Only the runtime components matter, though. Nobody cares about the dev tools beyond the core compiler. What people want is to be able to recompile and run on competitive hardware, and I don't understand why that's such an intractable problem.
It's the same essential problem as with e.g. Wine - if you're trying to reimplement someone else's constantly evolving API with a closed-source implementation, it takes a lot of effort just to barely keep up.
As far as portability, people who care about that already have the option of using higher-level APIs that have CUDA backend among several others. The main reason why you'd want to do CUDA directly is to squeeze that last bit of performance out of the hardware, but that is also precisely the area where deviation in small details starts to matter a lot.
However, companies may still be hoping to get their own solutions in place instead of CUDA. If they do implement CUDA, that cements its position forever. That ship has probably already sailed, of course.
Because literally the entire rest of the ecosystem is immature demoware. Rather than each vendor buying into opencl+SPIRV and building a robust stack around it, they are all doing their own half baked tech demos hoping to lock up some portion of the market to duplicate nvidia's success, or at least carve out a niche. While nvidia continues to extend and mature their ecosystem. Intel has oneAPI, AMD has ROCM, Arm has ACL/Kleidi/etc, and a pile of other stacks like MLX, Windows ML, whatever. Combined with a confusing mix of pure software plays like pytorch and windows ML.
A lot of people talk about 'tooling' quality and no one hears them. I just spent a couple weeks porting a fairly small library to some fairly common personal hardware and hit all the same problems you see everywhere. Bugs aren't handled gracefully. Instead of returning "you messed up here", the hardware locks up, and power cycling is the only solution. Not a problem when your writing hello world, but trolling through tens of thousands of lines of GPU kernel code to find the error is going to burn engineer time without anything to show for it. Then when its running, spending weeks in an open feedback loop trying to figure out why the GPU utilization metrics are reporting 50% utilization (if your lucky enough to even have them) and the kernel is running at 1/4 the expected performance is again going to burn weeks. All because there isn't a functional profiler.
And the vendors can't even get this stuff working. People rant about the ROCm support list not supporting, well the hardware people actually have. And it is such a mess, that in some cases it actually works but AMD says it doesn't. And of course, the only reason you hear people complaining about AMD is because they are literally the only company that has a hardware ecosystem that in theory spans the same breadth of devices from small embedded systems to giant data center grade products that NVIDIA does. Everyone else wants a slice of the market, but take apple here, they have nothing in the embedded/edge space that isn't a fixed function device (ex a watch, or apple TV), and their GPU's while interesting are nowhere near the level of the datacenter grade stuff, much less even top of the line AIC boards for gamers.

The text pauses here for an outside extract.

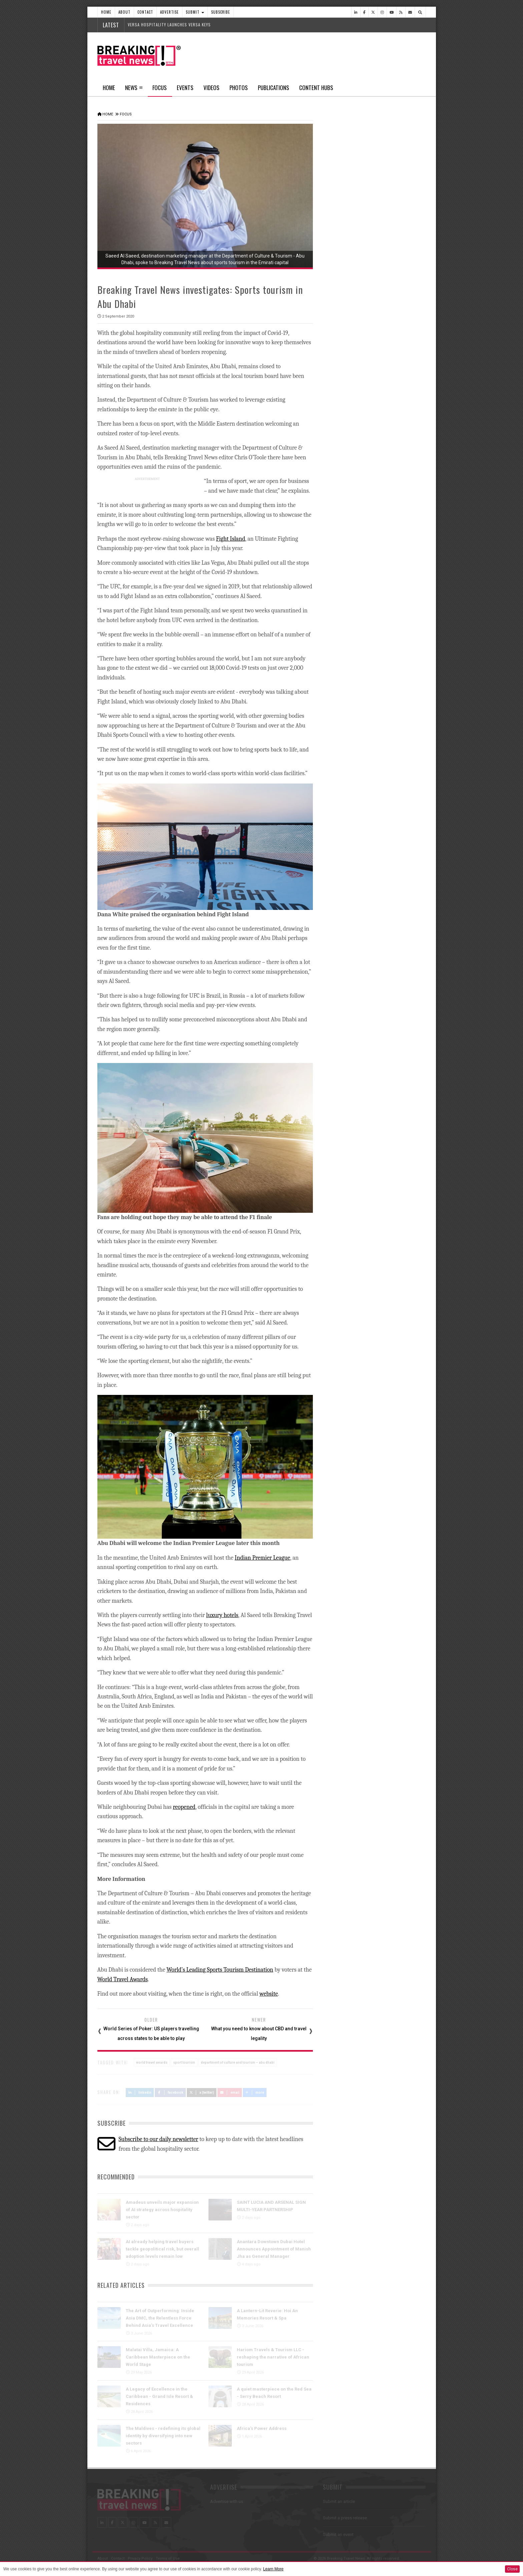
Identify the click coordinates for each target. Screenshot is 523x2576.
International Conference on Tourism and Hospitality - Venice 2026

And its all gotten to be such an industry wide pile of trash that people can't even keep track of basic feature capabilities. Like, a huge pile of hardware actually 'supports' openCL, but its buried to the point where actual engineers working on say ROCm are unaware its actually part of the ROCm stack (imagine my surprise!). And its been the same for nvidia, they have at times supported openCL, but the support is like a .dll they install with the GPU driver stack and don't even bother to document that its there. Or tensorflow that seems to have succumbed to the immense gravitational black hole it had become, where just building it on something that wasn't the blessed platform could take days.